The first workshops will take place from the 20th to the 23rd of February 2019 and will cover sessions on
• Archaeological interpretation and the political dimensions of the past
• Archaeological and museum narrative building
• Monitoring of archaeological sites and damage documentation
• Looting and the illicit antiquities trade

Travel bursaries are available for workshop attendees. As spaces are limited, please contact us here for further details and expressions of interest.

Education and Engagement

A third project focus is the creation of educational spaces, teaching materials and engagement activities to widen awareness and public participation in cultural heritage and its protection.

This includes the design of two new museum spaces for children in Suleyaminah and Kalar in collaboration with local school teachers and education specialists.

The two bespoke spaces will help young visitors familiarise themselves with what archaeologists and cultural heritage professionals do; why their work is important and how this relates to their every-day life. The spaces will offer a range of structured activities that will complement school curricula and engage them with selected artefacts on display in the two museums.

Schools will also have the opportunity to borrow one of three themed educational boxes designed for this purpose. The aim of these boxes is to provide a well-structured context for classroom teaching, helping children to comprehend historical narratives; engaging with multiple cultural identities and bridge the gap between different time periods.

More details about the educational boxes will be available in early Summer 2019.

A building in an arid, environment, with some scrubby plants in the foreground
Rural farmstead near the town of Kalar

The project is also working towards the design of engagement initiatives targeting especially rural and remote communities, who live on or near archaeological sites. The project’s education and engagement initiatives are supported by the Cultural Engagement Officer, Amanj Amin, who is based at the Suleymaniyah Directorate of Antiquities.

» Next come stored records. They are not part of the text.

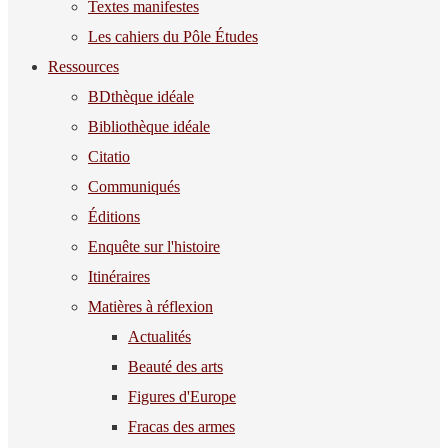
Textes manifestes
Les cahiers du Pôle Études
Ressources
BDthèque idéale
Bibliothèque idéale
Citatio
Communiqués
Éditions
Enquête sur l'histoire
Itinéraires
Matières à réflexion
Actualités
Beauté des arts
Figures d'Europe
Fracas des armes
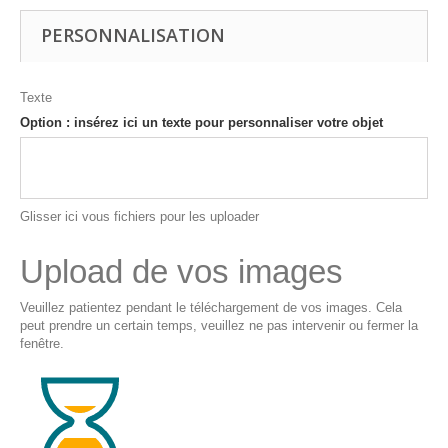
PERSONNALISATION
Texte
Option : insérez ici un texte pour personnaliser votre objet
Glisser ici vous fichiers pour les uploader
Upload de vos images
Veuillez patientez pendant le téléchargement de vos images. Cela
peut prendre un certain temps, veuillez ne pas intervenir ou fermer la
fenêtre.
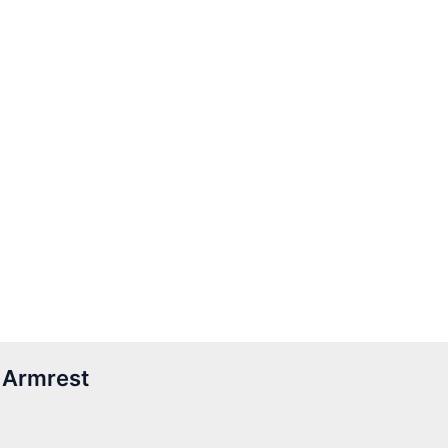
 Armrest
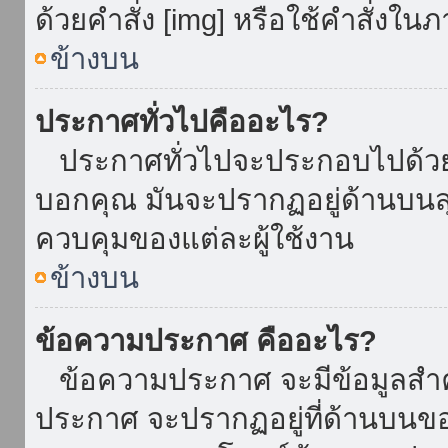
ด้วยคำสั่ง [img] หรือใช้คำสั่งใ
ข้างบน
ประกาศทั่วไปคืออะไร?
ประกาศทั่วไปจะประกอบไปด้วยข้อ
บอกคุณ มันจะปรากฏอยู่ด้านบน
ควบคุมของแต่ละผู้ใช้งาน
ข้างบน
ข้อความประกาศ คืออะไร?
ข้อความประกาศ จะมีข้อมูลสำคั
ประกาศ จะปรากฏอยู่ที่ด้านบนของท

We will be posting updates on work in progress here.

Cultural Protection Strategy and Sustainability

The data on site damage and risk gathered during this project, the results and lessons learnt in the course of the project’ engagement activities and best-practice co-developed with local antiquities officials during workshop activities will feed into a Cultural Heritage Strategy. This will be a forward-looking and sustainable framework for action for archaeological practice and heritage protection in the Kurdistan Region of Iraq.